───── Task input
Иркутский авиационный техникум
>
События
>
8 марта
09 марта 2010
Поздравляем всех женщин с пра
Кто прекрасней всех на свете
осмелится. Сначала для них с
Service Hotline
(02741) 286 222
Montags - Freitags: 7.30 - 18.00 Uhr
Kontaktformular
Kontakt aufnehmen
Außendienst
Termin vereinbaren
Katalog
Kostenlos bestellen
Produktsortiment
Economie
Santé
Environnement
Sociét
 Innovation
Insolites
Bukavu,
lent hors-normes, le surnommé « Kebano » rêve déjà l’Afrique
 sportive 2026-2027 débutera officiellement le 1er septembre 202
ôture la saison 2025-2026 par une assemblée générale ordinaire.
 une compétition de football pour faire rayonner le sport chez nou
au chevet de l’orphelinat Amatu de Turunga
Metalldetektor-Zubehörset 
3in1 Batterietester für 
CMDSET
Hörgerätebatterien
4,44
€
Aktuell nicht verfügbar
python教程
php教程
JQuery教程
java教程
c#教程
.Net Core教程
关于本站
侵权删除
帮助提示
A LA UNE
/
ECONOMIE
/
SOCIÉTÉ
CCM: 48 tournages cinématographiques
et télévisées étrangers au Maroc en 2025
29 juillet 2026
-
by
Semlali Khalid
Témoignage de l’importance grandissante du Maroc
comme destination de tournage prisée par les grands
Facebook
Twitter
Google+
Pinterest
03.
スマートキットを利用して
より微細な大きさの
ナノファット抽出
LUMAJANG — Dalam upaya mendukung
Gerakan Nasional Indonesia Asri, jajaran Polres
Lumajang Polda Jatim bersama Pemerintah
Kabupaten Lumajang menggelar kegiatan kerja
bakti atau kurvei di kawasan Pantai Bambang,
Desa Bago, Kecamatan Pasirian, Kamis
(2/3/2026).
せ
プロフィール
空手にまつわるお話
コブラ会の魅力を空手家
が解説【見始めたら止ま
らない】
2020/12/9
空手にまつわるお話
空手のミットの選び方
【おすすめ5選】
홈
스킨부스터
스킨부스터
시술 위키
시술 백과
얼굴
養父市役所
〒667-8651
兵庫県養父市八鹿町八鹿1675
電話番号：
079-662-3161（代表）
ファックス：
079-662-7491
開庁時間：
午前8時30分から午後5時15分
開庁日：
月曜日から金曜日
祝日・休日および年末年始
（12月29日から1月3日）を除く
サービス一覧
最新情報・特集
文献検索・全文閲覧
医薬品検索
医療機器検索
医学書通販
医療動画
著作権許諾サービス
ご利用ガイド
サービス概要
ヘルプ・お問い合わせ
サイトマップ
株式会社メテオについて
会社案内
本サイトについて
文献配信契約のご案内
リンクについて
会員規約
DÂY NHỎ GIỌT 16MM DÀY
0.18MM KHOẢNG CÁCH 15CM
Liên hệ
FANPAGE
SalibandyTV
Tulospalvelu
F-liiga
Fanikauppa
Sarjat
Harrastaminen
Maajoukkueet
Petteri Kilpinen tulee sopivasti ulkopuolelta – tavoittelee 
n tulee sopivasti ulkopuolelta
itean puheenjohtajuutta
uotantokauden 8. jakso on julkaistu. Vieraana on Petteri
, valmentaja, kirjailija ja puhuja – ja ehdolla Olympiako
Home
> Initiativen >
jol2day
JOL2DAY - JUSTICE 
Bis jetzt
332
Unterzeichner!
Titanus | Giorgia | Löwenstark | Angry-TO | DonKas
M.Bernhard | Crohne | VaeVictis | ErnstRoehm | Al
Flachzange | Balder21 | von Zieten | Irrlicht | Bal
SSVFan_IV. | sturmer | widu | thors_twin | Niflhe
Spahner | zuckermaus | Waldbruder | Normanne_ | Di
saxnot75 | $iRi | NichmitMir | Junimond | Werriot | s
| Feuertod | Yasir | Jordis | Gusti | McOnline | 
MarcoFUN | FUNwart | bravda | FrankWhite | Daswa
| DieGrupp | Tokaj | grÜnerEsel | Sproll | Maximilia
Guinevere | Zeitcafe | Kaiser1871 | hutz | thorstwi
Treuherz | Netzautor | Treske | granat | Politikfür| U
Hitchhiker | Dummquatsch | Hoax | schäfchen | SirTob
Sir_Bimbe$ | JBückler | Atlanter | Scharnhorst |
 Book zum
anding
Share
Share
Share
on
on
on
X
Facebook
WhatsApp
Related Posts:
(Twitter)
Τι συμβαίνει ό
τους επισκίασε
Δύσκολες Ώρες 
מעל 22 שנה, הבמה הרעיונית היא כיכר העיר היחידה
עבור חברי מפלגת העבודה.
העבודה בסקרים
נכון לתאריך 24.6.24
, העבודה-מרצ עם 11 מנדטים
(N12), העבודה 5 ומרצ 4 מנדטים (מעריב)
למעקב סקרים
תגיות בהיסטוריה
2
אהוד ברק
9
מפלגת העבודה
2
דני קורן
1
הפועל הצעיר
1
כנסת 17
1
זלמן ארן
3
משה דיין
──────────
▶ Work required
Across the data, find each line that has "ulkopuolelta" in it and copy that line.

▶ Task result
Petteri Kilpinen tulee sopivasti ulkopuolelta – tavoittelee 
n tulee sopivasti ulkopuolelta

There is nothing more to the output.